Aardvlooien steken bij droger weer de kop op
Als bestrijding nodig is zijn alleen pyrethroïden effectief tegen de volwassen kevertjes. Gesteentemeel of silicium producten kunnen de aantrekkelijkheid van het gewas voor aardvlooien wel verminderen.

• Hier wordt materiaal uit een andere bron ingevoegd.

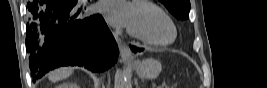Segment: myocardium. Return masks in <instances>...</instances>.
I'll list each match as a JSON object with an SVG mask.
<instances>
[{
  "label": "myocardium",
  "instance_id": "obj_1",
  "mask_svg": "<svg viewBox=\"0 0 267 88\" xmlns=\"http://www.w3.org/2000/svg\"><path fill=\"white\" fill-rule=\"evenodd\" d=\"M133 5H140V6H146L148 8L154 9L156 10L158 13H160L162 16H164L165 18L168 19V21L170 22L172 28H173V37L172 39H170L169 41H163V42H158V41H152L150 39H147L141 35H139L138 33L134 32L133 30H131L130 28L127 29V32L130 36L146 43L149 45H153V46H167L170 45L172 43L175 42V40L177 39V27L174 23V21L172 20V18L164 11L162 10L160 7L156 6L155 4H153L152 2L149 1H144V0H137L133 2Z\"/></svg>",
  "mask_w": 267,
  "mask_h": 88
}]
</instances>
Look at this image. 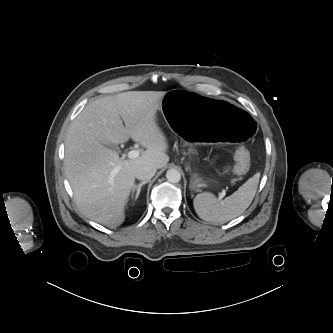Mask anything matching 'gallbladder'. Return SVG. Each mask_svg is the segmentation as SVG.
Wrapping results in <instances>:
<instances>
[{"mask_svg":"<svg viewBox=\"0 0 333 333\" xmlns=\"http://www.w3.org/2000/svg\"><path fill=\"white\" fill-rule=\"evenodd\" d=\"M107 147L110 148V149H112V150H114V151L118 150L117 146L113 145V144H108Z\"/></svg>","mask_w":333,"mask_h":333,"instance_id":"1","label":"gallbladder"}]
</instances>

Zodra de temperatuur iets stijgt en het wat droger wordt, zien we steeds meer aardvlooien. Volgens CAV Agrotheek voelen aardvlooien zich thuis in veel gewassen, waarin ze ook schade veroorzaken. Door de vaak grote aantallen kunnen ze in bepaalde gewassen zorgen voor forse groeiremmingen.
Bladkevers
Aardvlooien zijn kleine tot zeer kleine bladkevers. Meestal zijn ze niet groter dan 5 millimeter. Als ze gestoord worden maken ze meestal grote sprongen. In de sterk ontwikkelde dij van de achterste poten bevindt zich daartoe een veermechanisme (de ‘metafemorale veer’). Volgens CAV Agrotheek heeft ze daar de naam aardvlo aan te danken. Er zijn echter ook aardvlooien, zoals de stokaardvlo, die geen sterk ontwikkelde dij hebben en daardoor geen grote sprongen kunnen maken.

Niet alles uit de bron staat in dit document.